Computers are larger dimensions –
Now computers have the power to drive a car, can even defeat champions in chess and many more. The revolution in this intelligence comes largely just from the power of the artificial neural network. The design of this is basically inspired by the connection layer of neurons in the mammalian visual cortex. The original story is actually reprinted with permission from quanta magazine, which is an editorially independent publication of the Simons Foundation.
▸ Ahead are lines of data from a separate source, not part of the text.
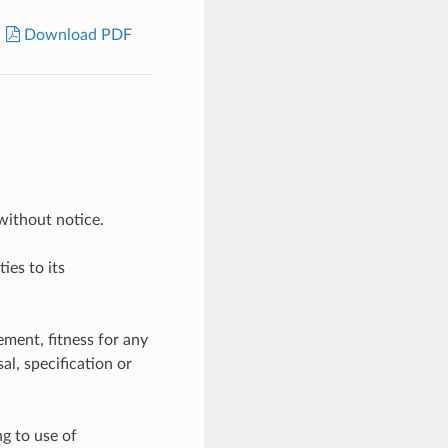
Download PDF
without notice.
ies to its
ement, fitness for any
l, specification or
ng to use of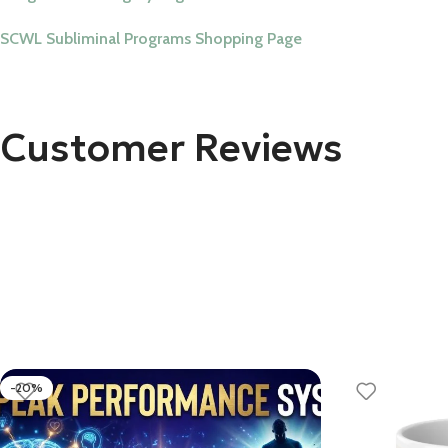
SCWL Subliminal Programs Shopping Page
Customer Reviews
-20%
The main mission of this is to improve the understanding of public science by covering research development and trends in mathematics, physical as well as biological sciences. If you applied this without any built-in flat geometry, it would not work that well.
Neural networks –
The researchers have actually delivered a new theoretical framework, which is actually to build a neural network that can learn patterns on many types of geometric surfaces. The equivalent convolution neural networks of caliber or CNN caliber is actually developed at the University of Amsterdam and Qualcomm AI research by taco Cohen, max welling, Berkey kicanaoglu. This can detect patterns of 2D arrays of pixels as well as in sphere and asymmetrically curved objects. Welling said on this that “This framework is a fairly definitive answer to this problem of deep learning on curved surfaces.”
How to find a solution to anything? The researcher’s solution is to make a deep learning work beyond flatlands and should have a deep connection with physics. Albert Einstein’s general theory of relativity and the standard model of particle physics, which basically exhibits a property of which is called a ” caliber equivalence.” Actually, the measurements that have made on these different circumstances and indicators are that it should be convertible with each other in a way that it can preserve the underlying relationship between the things.